WORK INSTRUCTION: Output every entry exactly as written, skipping any pictures.
_ _ _
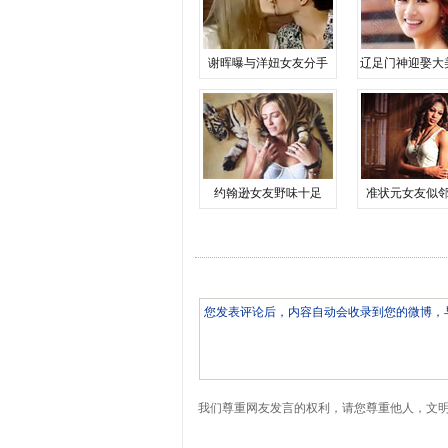
谢晖曝与洋妞女友分手
辽足门神迎娶大
约翰逊女友野味十足
准状元女友似
我们尊重网友发言的权利，请您尊重他人，文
_ _ _
RESPONSE FOR THIS EXERCISE:
谢晖曝与洋妞女友分手
辽足门神迎娶大
约翰逊女友野味十足
准状元女友似
我们尊重网友发言的权利，请您尊重他人，文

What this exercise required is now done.